## Task goal
Across the data below, how many lines have the word "decor" in them? Give the number and nothing else.

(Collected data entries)

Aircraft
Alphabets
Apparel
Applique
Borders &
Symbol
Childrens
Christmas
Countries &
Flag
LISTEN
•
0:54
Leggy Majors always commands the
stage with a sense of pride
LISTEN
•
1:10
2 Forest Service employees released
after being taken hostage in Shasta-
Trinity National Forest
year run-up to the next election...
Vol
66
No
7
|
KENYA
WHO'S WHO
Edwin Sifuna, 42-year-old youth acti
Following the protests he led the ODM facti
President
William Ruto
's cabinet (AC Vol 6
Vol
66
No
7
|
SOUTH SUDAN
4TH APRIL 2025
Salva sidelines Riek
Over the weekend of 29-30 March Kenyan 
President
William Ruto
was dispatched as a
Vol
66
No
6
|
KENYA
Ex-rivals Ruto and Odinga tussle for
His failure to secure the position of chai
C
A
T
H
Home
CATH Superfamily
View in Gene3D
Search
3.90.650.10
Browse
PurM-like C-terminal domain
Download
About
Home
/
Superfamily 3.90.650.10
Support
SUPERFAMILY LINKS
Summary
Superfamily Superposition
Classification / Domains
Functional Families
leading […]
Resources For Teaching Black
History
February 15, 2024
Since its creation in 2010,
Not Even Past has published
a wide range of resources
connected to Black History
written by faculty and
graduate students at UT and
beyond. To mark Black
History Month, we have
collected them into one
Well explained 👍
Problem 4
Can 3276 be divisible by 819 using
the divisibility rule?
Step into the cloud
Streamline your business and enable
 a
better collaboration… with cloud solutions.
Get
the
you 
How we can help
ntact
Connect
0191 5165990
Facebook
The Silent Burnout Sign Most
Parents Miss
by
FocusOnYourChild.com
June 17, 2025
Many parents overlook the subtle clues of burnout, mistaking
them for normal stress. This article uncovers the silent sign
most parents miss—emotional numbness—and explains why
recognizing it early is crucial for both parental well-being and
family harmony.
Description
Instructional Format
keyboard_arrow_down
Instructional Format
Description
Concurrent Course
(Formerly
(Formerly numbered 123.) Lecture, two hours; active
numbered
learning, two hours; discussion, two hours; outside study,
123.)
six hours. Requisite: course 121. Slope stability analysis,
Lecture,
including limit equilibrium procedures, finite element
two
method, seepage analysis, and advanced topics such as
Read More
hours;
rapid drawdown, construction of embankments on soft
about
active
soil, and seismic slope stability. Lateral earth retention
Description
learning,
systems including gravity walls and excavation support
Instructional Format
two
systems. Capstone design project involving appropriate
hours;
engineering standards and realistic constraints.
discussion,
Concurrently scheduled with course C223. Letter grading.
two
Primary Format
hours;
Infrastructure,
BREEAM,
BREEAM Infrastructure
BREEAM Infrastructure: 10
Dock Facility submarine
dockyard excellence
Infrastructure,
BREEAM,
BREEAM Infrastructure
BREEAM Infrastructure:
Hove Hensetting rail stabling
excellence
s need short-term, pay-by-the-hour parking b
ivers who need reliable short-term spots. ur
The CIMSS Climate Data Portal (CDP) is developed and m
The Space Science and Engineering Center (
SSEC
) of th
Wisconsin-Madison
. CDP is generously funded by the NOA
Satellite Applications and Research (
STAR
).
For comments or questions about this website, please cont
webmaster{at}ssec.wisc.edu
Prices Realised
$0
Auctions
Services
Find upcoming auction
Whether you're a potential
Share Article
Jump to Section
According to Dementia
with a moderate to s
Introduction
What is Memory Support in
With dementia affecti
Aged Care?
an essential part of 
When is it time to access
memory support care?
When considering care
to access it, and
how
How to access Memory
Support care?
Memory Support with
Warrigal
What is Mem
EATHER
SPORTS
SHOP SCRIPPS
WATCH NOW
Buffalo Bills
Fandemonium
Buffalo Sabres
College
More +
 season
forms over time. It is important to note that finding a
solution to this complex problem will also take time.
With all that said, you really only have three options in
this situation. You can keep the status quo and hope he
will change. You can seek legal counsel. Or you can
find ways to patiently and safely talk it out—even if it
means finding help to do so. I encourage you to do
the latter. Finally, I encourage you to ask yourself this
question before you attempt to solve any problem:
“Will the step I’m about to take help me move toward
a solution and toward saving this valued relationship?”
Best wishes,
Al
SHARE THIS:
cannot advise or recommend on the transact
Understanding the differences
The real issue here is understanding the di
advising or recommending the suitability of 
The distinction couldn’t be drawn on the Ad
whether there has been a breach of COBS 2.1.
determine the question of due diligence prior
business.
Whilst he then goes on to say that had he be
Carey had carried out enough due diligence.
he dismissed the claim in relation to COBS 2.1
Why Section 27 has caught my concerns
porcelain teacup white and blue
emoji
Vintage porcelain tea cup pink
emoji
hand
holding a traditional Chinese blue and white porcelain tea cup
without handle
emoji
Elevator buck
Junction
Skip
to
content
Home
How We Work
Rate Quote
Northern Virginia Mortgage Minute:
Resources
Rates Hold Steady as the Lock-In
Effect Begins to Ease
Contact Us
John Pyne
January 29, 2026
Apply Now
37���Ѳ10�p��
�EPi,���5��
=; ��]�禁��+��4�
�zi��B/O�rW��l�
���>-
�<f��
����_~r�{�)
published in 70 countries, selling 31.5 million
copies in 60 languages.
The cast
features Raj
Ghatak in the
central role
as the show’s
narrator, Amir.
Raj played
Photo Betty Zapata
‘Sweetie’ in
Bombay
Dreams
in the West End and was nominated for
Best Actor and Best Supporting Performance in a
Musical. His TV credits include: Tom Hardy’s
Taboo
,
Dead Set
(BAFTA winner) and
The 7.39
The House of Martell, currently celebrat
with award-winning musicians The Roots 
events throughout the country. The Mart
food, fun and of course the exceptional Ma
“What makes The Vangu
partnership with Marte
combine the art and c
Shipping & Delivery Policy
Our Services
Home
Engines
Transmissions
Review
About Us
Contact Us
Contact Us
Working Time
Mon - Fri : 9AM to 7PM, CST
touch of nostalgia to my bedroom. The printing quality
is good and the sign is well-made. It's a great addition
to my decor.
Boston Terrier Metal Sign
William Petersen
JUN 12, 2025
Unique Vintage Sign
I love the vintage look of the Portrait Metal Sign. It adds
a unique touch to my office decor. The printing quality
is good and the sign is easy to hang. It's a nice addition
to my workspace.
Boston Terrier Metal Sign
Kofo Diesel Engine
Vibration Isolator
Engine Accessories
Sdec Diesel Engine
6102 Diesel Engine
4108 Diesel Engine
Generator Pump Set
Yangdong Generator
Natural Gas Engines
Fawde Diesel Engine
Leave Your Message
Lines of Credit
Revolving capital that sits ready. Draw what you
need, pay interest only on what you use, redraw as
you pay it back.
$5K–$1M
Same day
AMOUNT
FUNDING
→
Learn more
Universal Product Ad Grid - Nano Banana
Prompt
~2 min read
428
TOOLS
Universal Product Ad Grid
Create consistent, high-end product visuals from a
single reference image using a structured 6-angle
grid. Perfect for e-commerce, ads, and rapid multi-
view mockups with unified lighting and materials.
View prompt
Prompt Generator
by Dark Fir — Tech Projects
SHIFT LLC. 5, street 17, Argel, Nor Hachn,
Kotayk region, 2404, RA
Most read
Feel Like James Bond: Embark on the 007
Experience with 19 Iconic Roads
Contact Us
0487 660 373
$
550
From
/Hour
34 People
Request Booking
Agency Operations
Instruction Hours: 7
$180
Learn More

## Task solution
2